[Opening Supplied material section]

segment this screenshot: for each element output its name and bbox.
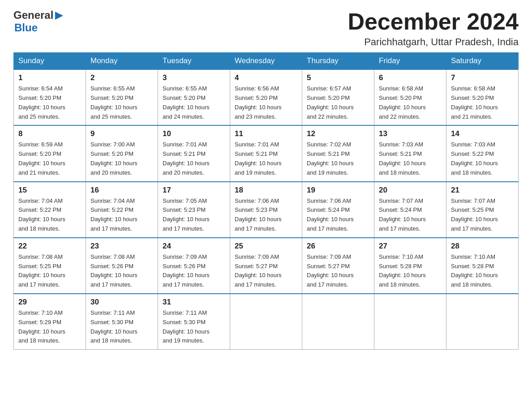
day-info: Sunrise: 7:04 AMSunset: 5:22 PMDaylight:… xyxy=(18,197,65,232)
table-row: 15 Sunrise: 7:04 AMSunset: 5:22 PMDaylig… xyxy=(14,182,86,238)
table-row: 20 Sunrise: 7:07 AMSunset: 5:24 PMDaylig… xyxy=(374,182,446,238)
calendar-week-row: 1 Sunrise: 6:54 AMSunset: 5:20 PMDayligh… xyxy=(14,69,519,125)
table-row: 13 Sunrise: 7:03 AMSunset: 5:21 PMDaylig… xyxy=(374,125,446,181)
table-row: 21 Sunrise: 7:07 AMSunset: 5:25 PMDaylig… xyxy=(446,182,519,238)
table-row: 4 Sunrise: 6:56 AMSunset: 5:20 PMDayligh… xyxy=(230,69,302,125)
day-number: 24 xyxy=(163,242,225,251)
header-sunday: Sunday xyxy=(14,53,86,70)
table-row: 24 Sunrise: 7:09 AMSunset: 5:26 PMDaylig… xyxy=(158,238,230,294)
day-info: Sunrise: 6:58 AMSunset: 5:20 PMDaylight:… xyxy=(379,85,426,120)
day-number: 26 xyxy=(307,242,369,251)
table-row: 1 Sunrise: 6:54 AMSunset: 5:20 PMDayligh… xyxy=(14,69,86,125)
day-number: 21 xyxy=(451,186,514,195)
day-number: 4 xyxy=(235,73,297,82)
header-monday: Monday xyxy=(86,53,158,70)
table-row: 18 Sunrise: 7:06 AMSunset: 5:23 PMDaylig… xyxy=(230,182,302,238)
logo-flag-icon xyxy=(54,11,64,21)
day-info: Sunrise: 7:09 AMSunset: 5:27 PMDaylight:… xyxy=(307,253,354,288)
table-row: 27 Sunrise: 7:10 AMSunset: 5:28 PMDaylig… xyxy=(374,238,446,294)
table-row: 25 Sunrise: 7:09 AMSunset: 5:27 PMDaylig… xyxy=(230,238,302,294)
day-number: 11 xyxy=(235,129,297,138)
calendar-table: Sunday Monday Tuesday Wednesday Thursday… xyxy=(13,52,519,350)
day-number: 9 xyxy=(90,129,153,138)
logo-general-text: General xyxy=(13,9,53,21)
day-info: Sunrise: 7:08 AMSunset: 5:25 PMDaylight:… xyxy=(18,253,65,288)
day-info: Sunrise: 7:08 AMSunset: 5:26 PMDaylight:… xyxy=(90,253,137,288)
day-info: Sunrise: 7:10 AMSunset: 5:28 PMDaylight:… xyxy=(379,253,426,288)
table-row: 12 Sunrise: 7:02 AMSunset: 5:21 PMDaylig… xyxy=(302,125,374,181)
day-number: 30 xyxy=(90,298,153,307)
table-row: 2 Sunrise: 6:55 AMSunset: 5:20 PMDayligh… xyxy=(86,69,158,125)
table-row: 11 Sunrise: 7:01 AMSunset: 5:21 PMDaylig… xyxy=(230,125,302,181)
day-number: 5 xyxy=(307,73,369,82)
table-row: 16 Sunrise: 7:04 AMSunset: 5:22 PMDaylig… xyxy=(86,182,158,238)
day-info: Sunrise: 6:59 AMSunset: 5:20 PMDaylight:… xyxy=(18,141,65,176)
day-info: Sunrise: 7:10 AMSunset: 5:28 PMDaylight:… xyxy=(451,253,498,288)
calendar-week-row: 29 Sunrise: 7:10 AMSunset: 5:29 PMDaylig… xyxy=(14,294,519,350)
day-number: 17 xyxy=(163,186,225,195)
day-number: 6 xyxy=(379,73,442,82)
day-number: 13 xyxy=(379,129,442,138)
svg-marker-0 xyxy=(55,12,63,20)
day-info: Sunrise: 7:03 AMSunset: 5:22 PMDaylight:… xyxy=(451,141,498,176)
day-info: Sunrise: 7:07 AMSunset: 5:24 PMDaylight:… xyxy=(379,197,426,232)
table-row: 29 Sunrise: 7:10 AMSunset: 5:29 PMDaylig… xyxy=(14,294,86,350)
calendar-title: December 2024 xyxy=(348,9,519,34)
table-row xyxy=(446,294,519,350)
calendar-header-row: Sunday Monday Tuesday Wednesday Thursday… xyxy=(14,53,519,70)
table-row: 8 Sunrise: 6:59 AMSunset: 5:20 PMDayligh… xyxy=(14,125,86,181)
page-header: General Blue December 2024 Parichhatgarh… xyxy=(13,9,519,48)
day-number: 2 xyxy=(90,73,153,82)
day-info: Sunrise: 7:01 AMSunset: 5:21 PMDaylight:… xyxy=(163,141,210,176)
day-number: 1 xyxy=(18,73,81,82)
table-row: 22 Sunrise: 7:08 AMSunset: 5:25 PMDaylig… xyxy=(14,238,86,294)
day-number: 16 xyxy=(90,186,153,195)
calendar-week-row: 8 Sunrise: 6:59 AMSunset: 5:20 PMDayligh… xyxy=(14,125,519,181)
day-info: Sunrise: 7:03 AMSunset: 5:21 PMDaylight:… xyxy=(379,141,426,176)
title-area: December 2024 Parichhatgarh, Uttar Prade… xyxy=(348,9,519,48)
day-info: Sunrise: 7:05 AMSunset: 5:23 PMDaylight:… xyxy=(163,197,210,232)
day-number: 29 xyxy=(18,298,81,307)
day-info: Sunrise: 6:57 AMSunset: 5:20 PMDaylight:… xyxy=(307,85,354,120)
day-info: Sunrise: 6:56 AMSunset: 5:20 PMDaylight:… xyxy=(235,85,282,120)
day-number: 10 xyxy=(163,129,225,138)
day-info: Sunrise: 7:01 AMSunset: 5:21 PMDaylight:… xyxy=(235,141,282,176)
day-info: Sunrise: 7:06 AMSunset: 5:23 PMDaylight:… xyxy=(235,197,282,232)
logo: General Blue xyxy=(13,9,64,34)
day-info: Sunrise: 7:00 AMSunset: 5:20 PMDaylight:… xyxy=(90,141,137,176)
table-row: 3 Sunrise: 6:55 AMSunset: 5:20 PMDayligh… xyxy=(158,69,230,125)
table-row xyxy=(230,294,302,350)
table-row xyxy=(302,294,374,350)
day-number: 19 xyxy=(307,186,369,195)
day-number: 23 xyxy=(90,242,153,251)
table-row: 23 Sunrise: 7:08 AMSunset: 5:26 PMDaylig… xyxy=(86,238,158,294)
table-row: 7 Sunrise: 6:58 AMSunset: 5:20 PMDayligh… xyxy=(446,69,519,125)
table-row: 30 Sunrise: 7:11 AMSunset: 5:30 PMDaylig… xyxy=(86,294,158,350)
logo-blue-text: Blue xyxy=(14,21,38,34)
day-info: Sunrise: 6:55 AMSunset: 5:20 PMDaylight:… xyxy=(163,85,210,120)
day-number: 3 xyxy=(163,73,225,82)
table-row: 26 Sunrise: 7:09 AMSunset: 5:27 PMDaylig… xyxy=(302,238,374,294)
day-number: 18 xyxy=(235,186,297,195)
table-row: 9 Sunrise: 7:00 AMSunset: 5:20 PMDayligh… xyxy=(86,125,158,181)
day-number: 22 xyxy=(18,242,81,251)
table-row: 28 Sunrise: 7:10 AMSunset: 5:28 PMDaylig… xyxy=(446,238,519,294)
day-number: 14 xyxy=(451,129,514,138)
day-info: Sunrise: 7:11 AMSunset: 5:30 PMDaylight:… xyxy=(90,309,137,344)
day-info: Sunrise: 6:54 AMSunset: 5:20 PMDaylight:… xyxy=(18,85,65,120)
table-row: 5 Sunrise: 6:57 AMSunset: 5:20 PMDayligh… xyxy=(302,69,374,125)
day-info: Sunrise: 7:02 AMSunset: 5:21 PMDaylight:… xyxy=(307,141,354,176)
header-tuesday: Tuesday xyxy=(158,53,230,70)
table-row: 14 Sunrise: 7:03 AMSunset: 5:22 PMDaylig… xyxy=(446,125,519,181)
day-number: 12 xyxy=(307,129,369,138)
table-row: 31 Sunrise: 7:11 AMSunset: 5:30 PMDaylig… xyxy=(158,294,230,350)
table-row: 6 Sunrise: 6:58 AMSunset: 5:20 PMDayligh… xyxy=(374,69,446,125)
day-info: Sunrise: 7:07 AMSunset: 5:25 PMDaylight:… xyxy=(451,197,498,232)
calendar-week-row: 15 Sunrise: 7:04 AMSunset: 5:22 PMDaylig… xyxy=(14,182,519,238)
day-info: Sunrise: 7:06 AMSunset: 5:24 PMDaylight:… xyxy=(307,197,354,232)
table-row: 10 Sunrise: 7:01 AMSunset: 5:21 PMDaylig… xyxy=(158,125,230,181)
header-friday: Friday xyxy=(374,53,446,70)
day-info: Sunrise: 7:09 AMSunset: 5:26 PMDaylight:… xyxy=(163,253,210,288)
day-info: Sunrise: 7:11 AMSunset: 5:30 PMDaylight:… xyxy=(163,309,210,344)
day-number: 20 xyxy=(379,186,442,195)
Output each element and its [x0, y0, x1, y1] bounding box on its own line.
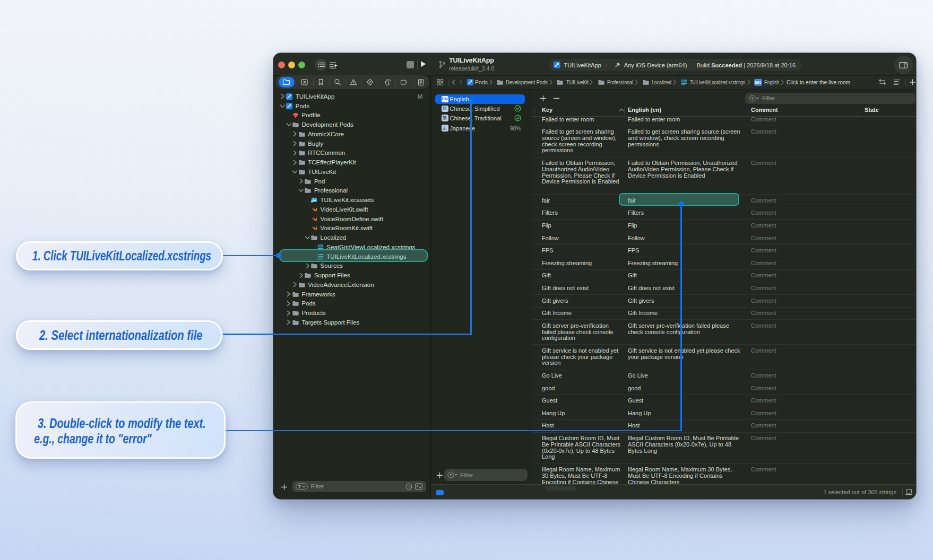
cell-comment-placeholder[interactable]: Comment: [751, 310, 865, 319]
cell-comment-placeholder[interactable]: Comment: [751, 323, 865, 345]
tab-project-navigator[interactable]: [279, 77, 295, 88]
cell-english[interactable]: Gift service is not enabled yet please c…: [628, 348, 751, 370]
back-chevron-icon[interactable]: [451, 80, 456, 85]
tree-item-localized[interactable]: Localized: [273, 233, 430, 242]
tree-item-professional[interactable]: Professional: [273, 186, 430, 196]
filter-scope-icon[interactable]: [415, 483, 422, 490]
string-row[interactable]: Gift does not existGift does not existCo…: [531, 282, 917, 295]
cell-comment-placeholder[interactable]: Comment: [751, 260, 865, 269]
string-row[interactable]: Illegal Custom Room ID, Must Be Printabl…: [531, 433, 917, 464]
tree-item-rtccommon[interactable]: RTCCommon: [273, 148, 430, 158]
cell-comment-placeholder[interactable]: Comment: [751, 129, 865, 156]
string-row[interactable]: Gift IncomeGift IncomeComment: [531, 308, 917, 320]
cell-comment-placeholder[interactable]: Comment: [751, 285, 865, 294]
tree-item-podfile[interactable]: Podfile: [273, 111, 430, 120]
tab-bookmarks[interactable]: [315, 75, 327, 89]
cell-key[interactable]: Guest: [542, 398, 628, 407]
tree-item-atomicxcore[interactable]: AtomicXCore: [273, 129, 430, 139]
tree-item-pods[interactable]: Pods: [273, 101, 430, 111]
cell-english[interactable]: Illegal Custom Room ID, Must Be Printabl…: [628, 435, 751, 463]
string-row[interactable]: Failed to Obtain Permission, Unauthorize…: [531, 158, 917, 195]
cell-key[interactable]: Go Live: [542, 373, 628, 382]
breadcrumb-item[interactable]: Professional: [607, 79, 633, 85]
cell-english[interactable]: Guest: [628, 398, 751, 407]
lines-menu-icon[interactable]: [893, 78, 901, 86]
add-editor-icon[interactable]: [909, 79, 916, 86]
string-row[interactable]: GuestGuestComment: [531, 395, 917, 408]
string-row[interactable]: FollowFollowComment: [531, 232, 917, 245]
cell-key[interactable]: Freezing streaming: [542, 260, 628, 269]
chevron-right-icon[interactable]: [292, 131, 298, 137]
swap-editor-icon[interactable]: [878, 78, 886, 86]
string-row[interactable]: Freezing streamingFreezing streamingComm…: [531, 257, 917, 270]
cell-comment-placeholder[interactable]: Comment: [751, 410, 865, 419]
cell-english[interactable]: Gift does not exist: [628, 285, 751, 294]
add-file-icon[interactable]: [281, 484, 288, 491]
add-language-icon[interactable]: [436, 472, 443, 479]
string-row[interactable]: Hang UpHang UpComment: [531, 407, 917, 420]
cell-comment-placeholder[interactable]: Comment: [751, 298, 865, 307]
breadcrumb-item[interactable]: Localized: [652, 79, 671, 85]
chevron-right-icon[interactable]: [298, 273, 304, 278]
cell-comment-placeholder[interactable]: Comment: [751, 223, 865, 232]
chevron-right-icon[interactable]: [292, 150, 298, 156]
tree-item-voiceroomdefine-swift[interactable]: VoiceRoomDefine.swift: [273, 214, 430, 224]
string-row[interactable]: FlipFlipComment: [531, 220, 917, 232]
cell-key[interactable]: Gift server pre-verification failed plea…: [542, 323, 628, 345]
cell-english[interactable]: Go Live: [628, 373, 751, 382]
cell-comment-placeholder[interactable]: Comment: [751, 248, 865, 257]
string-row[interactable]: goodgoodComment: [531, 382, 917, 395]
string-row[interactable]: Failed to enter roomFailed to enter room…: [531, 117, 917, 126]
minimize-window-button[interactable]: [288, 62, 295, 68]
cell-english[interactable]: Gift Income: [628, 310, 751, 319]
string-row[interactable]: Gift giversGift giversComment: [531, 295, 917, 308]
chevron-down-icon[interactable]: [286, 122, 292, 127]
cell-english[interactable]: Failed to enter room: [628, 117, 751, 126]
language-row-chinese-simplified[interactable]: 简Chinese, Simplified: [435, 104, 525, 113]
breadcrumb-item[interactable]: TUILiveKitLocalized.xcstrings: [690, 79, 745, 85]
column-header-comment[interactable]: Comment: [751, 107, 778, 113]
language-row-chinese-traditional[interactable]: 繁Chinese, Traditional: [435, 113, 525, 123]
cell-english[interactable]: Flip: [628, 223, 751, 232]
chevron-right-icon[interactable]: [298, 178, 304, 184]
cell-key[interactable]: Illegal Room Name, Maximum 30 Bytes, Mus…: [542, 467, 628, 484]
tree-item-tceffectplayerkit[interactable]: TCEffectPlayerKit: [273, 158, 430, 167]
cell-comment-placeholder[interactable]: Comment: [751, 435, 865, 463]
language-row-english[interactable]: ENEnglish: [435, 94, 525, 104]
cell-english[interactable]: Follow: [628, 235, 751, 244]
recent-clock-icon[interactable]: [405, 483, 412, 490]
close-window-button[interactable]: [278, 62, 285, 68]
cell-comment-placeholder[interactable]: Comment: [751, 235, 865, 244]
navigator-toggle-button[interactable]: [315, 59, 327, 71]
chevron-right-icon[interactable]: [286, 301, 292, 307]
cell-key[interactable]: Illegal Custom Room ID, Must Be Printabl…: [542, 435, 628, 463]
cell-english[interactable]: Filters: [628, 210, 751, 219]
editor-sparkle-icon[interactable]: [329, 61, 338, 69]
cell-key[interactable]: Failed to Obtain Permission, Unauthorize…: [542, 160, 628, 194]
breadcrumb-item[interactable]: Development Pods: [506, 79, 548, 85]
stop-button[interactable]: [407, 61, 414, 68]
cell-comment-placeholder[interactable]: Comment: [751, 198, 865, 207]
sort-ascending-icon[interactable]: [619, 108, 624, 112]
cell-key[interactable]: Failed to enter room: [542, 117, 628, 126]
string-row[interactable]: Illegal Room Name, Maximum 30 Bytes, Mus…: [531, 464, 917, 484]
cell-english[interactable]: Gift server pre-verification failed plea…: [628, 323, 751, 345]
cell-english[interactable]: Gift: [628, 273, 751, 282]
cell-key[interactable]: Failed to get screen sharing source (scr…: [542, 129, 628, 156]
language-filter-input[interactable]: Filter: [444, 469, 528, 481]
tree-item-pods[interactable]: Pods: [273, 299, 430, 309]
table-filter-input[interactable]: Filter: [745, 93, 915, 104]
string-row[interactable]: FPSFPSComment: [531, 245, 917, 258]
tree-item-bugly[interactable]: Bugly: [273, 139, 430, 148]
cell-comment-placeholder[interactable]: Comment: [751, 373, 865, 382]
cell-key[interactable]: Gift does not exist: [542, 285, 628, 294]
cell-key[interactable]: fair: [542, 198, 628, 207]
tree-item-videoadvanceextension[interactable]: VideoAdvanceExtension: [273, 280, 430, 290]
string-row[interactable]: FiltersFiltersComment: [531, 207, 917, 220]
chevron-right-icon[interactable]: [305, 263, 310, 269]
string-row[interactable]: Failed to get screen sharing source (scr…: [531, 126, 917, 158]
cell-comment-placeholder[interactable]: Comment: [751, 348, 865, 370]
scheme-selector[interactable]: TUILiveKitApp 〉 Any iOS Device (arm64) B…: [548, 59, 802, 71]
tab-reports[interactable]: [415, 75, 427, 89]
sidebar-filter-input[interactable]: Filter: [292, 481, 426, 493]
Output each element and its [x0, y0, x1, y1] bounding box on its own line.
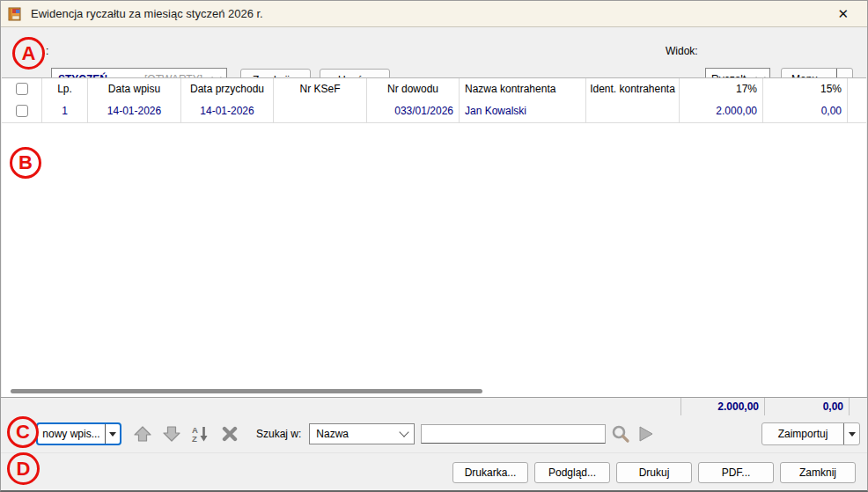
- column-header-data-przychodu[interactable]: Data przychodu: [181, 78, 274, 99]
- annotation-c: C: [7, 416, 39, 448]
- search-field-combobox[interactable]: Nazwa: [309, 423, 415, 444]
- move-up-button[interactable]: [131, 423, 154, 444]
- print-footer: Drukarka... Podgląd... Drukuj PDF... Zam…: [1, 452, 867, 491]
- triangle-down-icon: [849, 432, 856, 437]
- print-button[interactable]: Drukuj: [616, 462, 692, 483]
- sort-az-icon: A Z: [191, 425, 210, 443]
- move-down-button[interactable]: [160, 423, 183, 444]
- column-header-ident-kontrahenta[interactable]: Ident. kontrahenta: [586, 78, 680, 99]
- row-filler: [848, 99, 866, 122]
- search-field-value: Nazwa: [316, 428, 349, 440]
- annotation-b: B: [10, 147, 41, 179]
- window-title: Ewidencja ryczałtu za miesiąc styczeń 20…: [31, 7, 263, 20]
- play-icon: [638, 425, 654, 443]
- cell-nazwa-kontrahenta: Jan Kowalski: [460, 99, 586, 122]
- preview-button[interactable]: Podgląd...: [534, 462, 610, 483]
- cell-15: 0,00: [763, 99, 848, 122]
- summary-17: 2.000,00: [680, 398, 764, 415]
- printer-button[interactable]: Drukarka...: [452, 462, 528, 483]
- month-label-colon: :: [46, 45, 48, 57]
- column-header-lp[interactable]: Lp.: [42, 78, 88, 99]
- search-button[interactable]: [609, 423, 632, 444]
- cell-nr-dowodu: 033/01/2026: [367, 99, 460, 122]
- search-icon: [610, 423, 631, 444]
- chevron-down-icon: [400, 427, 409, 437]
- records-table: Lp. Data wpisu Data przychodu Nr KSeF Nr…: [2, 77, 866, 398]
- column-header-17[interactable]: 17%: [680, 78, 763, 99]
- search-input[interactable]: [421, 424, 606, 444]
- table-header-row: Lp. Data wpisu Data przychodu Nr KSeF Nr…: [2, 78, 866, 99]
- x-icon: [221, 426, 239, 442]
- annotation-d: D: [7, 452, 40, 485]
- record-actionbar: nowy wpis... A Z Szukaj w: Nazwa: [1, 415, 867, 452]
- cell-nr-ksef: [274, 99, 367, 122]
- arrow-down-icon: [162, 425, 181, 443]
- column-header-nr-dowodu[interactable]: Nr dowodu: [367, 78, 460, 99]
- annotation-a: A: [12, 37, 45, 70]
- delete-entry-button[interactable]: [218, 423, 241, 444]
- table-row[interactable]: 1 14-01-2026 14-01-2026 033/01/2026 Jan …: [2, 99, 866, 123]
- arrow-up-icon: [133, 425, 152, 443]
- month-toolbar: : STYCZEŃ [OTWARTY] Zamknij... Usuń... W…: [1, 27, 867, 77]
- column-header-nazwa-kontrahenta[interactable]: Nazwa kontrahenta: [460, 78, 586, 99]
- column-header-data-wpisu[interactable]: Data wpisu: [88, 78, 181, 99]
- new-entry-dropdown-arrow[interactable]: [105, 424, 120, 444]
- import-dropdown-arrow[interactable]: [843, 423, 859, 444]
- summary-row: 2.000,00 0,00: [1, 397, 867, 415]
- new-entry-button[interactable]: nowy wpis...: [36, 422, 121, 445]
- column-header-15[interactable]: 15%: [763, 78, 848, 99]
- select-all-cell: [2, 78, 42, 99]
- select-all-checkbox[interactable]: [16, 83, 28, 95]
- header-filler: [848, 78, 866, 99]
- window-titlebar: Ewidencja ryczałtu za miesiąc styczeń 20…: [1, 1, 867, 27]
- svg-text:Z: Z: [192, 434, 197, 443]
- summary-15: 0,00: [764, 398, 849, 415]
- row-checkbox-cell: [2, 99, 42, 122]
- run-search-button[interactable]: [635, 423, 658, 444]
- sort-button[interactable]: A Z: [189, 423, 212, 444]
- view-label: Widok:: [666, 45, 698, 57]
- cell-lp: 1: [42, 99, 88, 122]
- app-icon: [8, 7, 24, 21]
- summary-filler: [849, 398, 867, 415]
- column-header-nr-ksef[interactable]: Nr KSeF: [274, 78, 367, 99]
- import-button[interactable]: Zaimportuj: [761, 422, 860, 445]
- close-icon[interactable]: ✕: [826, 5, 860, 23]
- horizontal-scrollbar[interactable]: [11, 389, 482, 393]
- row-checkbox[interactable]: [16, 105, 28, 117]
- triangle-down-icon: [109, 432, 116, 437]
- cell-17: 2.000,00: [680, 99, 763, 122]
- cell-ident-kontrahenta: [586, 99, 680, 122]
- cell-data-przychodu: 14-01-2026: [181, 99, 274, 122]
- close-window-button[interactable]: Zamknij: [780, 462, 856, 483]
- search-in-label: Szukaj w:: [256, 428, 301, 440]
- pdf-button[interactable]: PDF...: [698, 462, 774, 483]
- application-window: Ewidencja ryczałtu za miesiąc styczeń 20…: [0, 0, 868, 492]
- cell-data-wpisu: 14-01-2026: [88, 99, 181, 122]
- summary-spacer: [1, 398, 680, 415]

[Closing Supplied material section]

* Work task *
Scan the lines above, and whenever one holds the string "nowy", copy it.

* Problem solution *
- record-actionbar: nowy wpis... A Z Szukaj w: Nazwa: [1, 415, 867, 452]
- new-entry-button[interactable]: nowy wpis...: [36, 422, 121, 445]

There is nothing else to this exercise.